A side-channel attack is any attack based on information gained from the implementation of a computer system, rather than weaknesses in the implemented algorithm itself (e.g. cryptanalysis and software bugs). Surprisingly detailedsensitive information is being leaked out from a number of high-profile, top-of-the-line web applications in healthcare, taxation, investment and web search despite HTTPS protection.
Compression side-channel attacks can be used to read some data by knowing only the size of the compressed data such as the CRIME, and BREACH attacks. To understand how compression side-channel attacks work, we must have a fair understanding of compression algorithms.
How compression works
In compression algorithms any phrase that is repeated gets stored once. This means that if a certain string of characters is repeated somewhere in the text, it is only stored the first time. The second time it occurs as a reference to the first occurrence, therefore when a text occurs multiple times it is very efficiently compressed so the size is smaller. This characteristic can be used in a compression side channel attack.
If a text contains both a secret and a user-controlled part, we can guess the secret by just looking at the length of the compressed result. Therefore an attacker can read some data if they can read the size of the compressed page, and they have control over some of the data on that page. This is the basis for the CRIME and BREACH attacks, where CRIME depends on compression on the transport layer and BREACH depends on HTTP compression.

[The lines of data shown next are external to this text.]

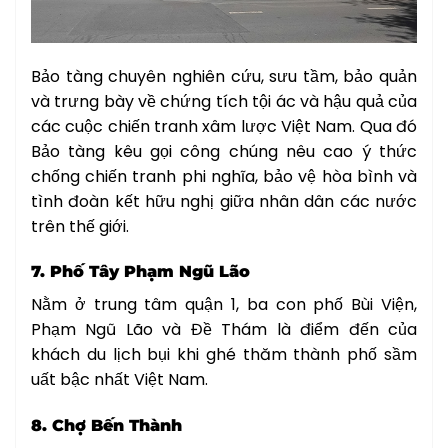
Bảo tàng chuyên nghiên cứu, sưu tầm, bảo quản
và trưng bày về chứng tích tội ác và hậu quả của
các cuộc chiến tranh xâm lược Việt Nam. Qua đó
Bảo tàng kêu gọi công chúng nêu cao ý thức
chống chiến tranh phi nghĩa, bảo vệ hòa bình và
tình đoàn kết hữu nghị giữa nhân dân các nước
trên thế giới.
7. Phố Tây Phạm Ngũ Lão
Nằm ở trung tâm quận 1, ba con phố Bùi Viện,
Phạm Ngũ Lão và Đề Thám là điểm đến của
khách du lịch bụi khi ghé thăm thành phố sầm
uất bậc nhất Việt Nam.
8. Chợ Bến Thành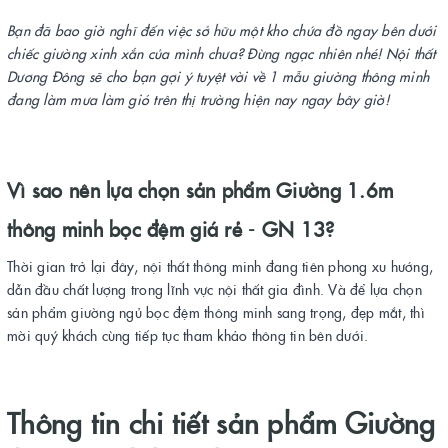
Bạn đã bao giờ nghĩ đến việc sở hữu một kho chứa đồ ngay bên dưới
chiếc giường xinh xắn của mình chưa? Đừng ngạc nhiên nhé! Nội thất
Dương Đông sẽ cho bạn gợi ý tuyệt vời về 1 mẫu giường thông minh
đang làm mưa làm gió trên thị trường hiện nay ngay bây giờ!
Vì sao nên lựa chọn sản phẩm Giường 1.6m
thông minh bọc đệm giá rẻ - GN 13?
Thời gian trở lại đây, nội thất thông minh đang tiên phong xu hướng,
dẫn đầu chất lượng trong lĩnh vực nội thất gia đình. Và để lựa chọn
sản phẩm giường ngủ bọc đệm thông minh sang trọng, đẹp mắt, thì
mời quý khách cùng tiếp tục tham khảo thông tin bên dưới.
Thông tin chi tiết sản phẩm Giường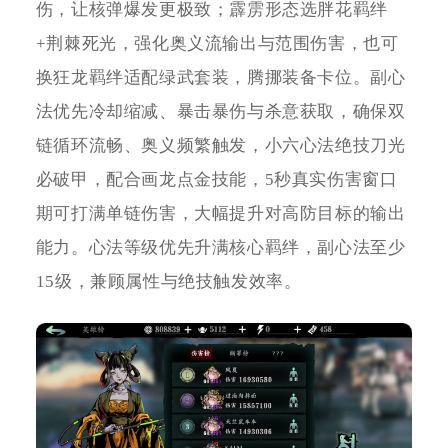
伤，让核弹爆发更极致；霹雳形态选胖花羁绊
+荆棘死光，强化奥义流输出与范围伤害，也可
换狂龙羁绊适配绿武套装，腾挪装备卡位。副心
法优先冷却缩减、暴击暴伤与杀意获取，确保双
链循环流畅、奥义频繁触发，小六心法绝技刀光
必破甲，配合画龙点金技能，5秒真实伤害窗口
期可打满单链伤害，大幅提升对高防目标的输出
能力。心法等级优先升满核心羁绊，副心法至少
15级，兼顾属性与绝技触发效率。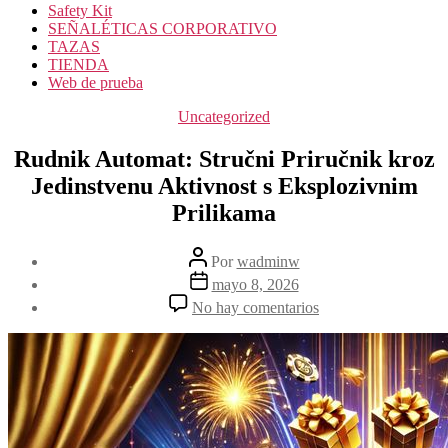
Safety Kit
SEÑALÉTICAS CORPORATIVO
TAZAS
TIENDA
Web de prueba
Categorías
Uncategorized
Rudnik Automat: Stručni Priručnik kroz
Jedinstvenu Aktivnost s Eksplozivnim
Prilikama
Autor
Por
wadminw
de
Fecha
mayo 8, 2026
la
de
en
No hay comentarios
entrada
la
Rudnik
entrada
Automat:
Stručni
Priručnik
kroz
Jedinstvenu
Aktivnost
s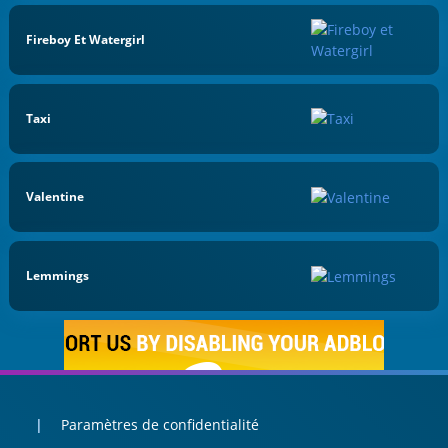
Fireboy Et Watergirl
Taxi
Valentine
Lemmings
Paramètres de confidentialité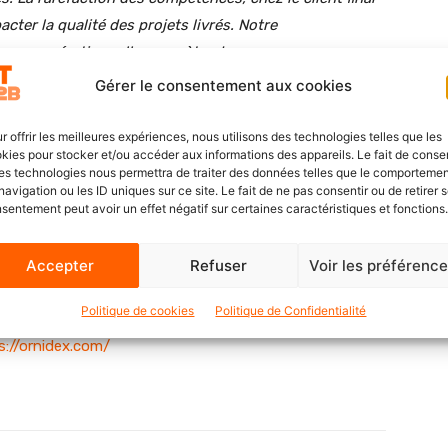
ter la qualité des projets livrés. Notre
ponse opérationnelle concrète, de nous appuyer sur
és au turn-over, d’assurer des prestations de très haute
Gérer le consentement aux cookies
ns les temps
». Déclare Fatiha Zelmat, co-fondatrice
r offrir les meilleures expériences, nous utilisons des technologies telles que les
kies pour stocker et/ou accéder aux informations des appareils. Le fait de consen
es technologies nous permettra de traiter des données telles que le comporteme
 donc accélérer sa croissance, continuer de fédérer de
navigation ou les ID uniques sur ce site. Le fait de ne pas consentir ou de retirer 
sentement peut avoir un effet négatif sur certaines caractéristiques et fonctions.
terme comme la référence des Centres d’Excellence et de
Accepter
Refuser
Voir les préférenc
Politique de cookies
Politique de Confidentialité
s://ornidex.com/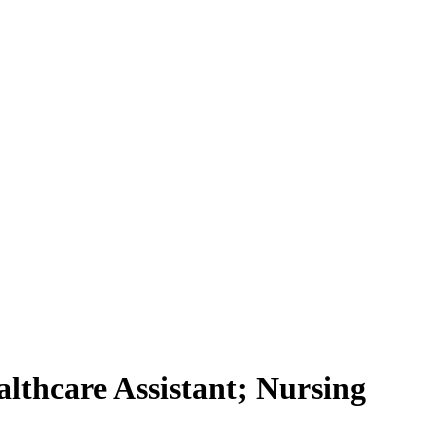
thcare Assistant; Nursing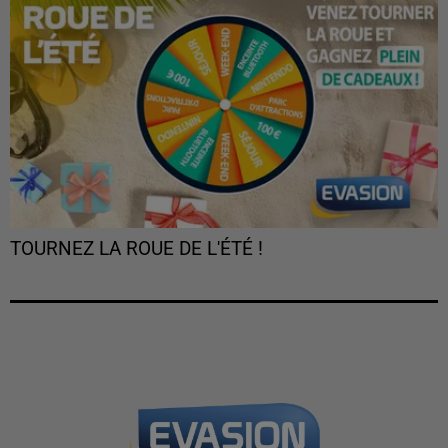
TOURNEZ LA ROUE DE L'ÉTÉ !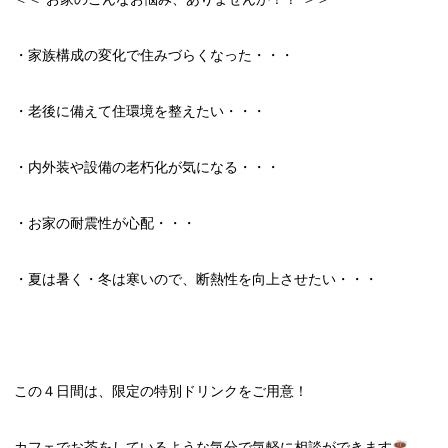
・家族構成の変化で住みづらくなった・・・
・老後に備えて住環境を整えたい・・・
・内外装や設備の老朽化が気になる・・・
・お家の耐震性が心配・・・
・夏は暑く・冬は寒いので、断熱性を向上させたい・・・
この４日間は、限定の特別ドリンクをご用意！
カフェでお茶をしているような気分で気軽に相談ができます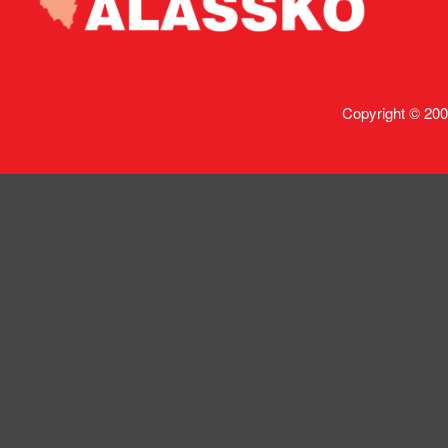
Copyright © 200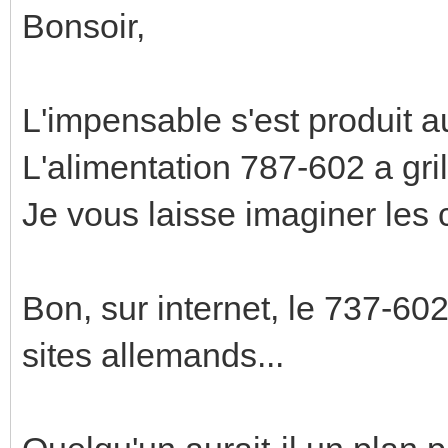
Bonsoir,
L'impensable s'est produit au
L'alimentation 787-602 a gr
Je vous laisse imaginer les 
Bon, sur internet, le 737-60
sites allemands...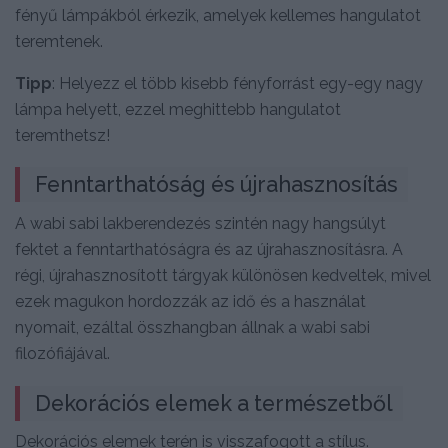
fényű lámpákból érkezik, amelyek kellemes hangulatot
teremtenek.
Tipp
: Helyezz el több kisebb fényforrást egy-egy nagy
lámpa helyett, ezzel meghittebb hangulatot
teremthetsz!
Fenntarthatóság és újrahasznosítás
A wabi sabi lakberendezés szintén nagy hangsúlyt
fektet a fenntarthatóságra és az újrahasznosításra. A
régi, újrahasznosított tárgyak különösen kedveltek, mivel
ezek magukon hordozzák az idő és a használat
nyomait, ezáltal összhangban állnak a wabi sabi
filozófiájával.
Dekorációs elemek a természetből
Dekorációs elemek terén is visszafogott a stílus.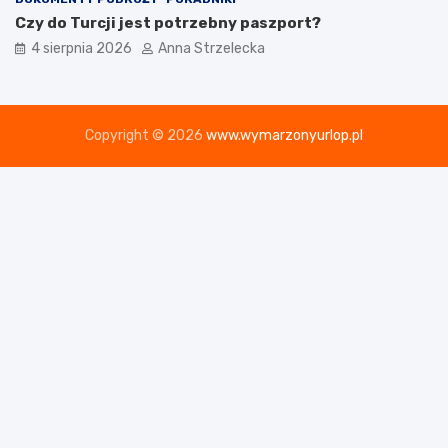
Czy do Turcji jest potrzebny paszport?
4 sierpnia 2026
Anna Strzelecka
Copyright © 2026
www.wymarzonyurlop.pl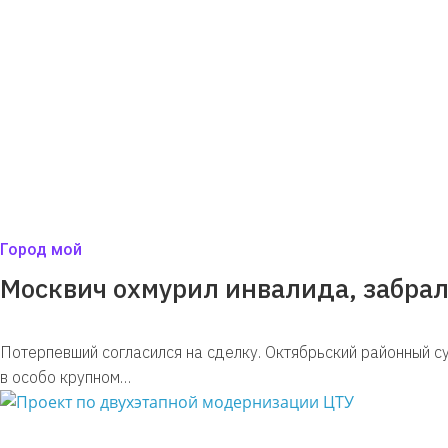
Город мой
Москвич охмурил инвалида, забрал 
Потерпевший согласился на сделку. Октябрьский районный с
в особо крупном…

In September 2012, security researchers Thai Duong and Juliano Rizzo announced CRIME, a compression side-channel attack against HTTPS. The attack takes advantage of an information leak in the compression ratio of TLS requests as a side channel to enable them to decrypt the requests made by the client to the server. This, in turn, allows them to grab the user’s login cookie and then hijack the user’s session and impersonate them on high-value destinations such as banks or e-commerce sites.
The demonstration showed how an attacker might execute this attack to recover the headers of an HTTP request. Since HTTP headers contain cookies, and cookies are the primary vehicle for web application authentication (after login), this presents a significant attack. By disabling TLS/SSL-level compression – which was already little-used, and in fact disabled in most browsers – the attack is completely mitigated. Google and Mozilla have developed patches to defend against the CRIME attack.
While CRIME was mitigated by disabling TLS compression, BREACH attacks HTTP responses. These are compressed using the common HTTP compression, which is much more common than TLS-level compression. The BREACH attack is an offshoot of CRIME. Released at Black Hat USA 2013 by researchers Angelo Prado, Neal Harris and Yoel Gluck, BREACH enables an attacker to read encrypted messages over the Web by injecting plaintext into an HTTPS request and measuring compression changes.
BREACH is a category of vulnerabilities and not a specific instance affecting a specific piece of software. To be vulnerable, a web application must be served from a server that uses HTTP-level compression, reflect user-input in HTTP response bodies and reflect a secret (such as a CSRF token) in HTTP response bodies. It is important to note that the attack is agnostic to the version of TLS/SSL, and does not require TLS-layer compression.
“Even if TLS-level compression is disabled, it is very common to use gzip at the HTTP level. Furthermore, it is very common that secrets (such as CSRF tokens) and user input are included in the same HTTP response, and therefore (very likely) in the same compression context,” the researchers wrote. “This allows essentially the same attack demonstrated by [Thai] Duong and [Juliano] Rizzo, but without relying on TLS-level compression.”
Prado, Harris and Gluck said at Black Hat that several ingredients make up the attack, starting with compression such as gzip, a stable webpage, the ability to measure the victim’s traffic—usually via man-in-the-middle attack, a CSRF token or some other secret in the response body, an attacker-supplied guess and a bootstrapping sequence.
“It is common for Web applications to reflect user input, such as URL parameters, in HTTP response bodies,” the paper said. “Since DEFLATE (the basis for gzip) takes advantage of repeated strings to shrink the compression payload, an attacker can use the reflected URL parameter to guess the secret one character at a time.”
The BREACH vulnerability can be exploited with just a few thousand requests, and can be executed in under a minute. The number of requests required depend on the secret size. The power of the attack comes from the fact that it allows guessing a secret one character at a time. With each correct guess of the secret, the response is compressed further, indicating to the attacker that they are getting closer. This provides an oracle that an attacker can exploit to recover the first character of [the token],” the researchers said. “Then, the attacker proceeds in the same manner to recover [the token] byte-by-byte.” Within 30 seconds during their demo, they had the 30-character encrypted token deciphered and could do so with 95 percent accuracy.
A number of mitigations were suggested by CERT and the researchers behind the attack, some of which could protect only individual Web pages rather than an entire application. The mitigations include disabling HTTP compression, separation of secrets from user input, randomization of secrets in client requests, masking of secrets by XORing with a random secret per request, protecting pages from CSRF attacks, and obfuscating the length of Web responses with random bytes of information.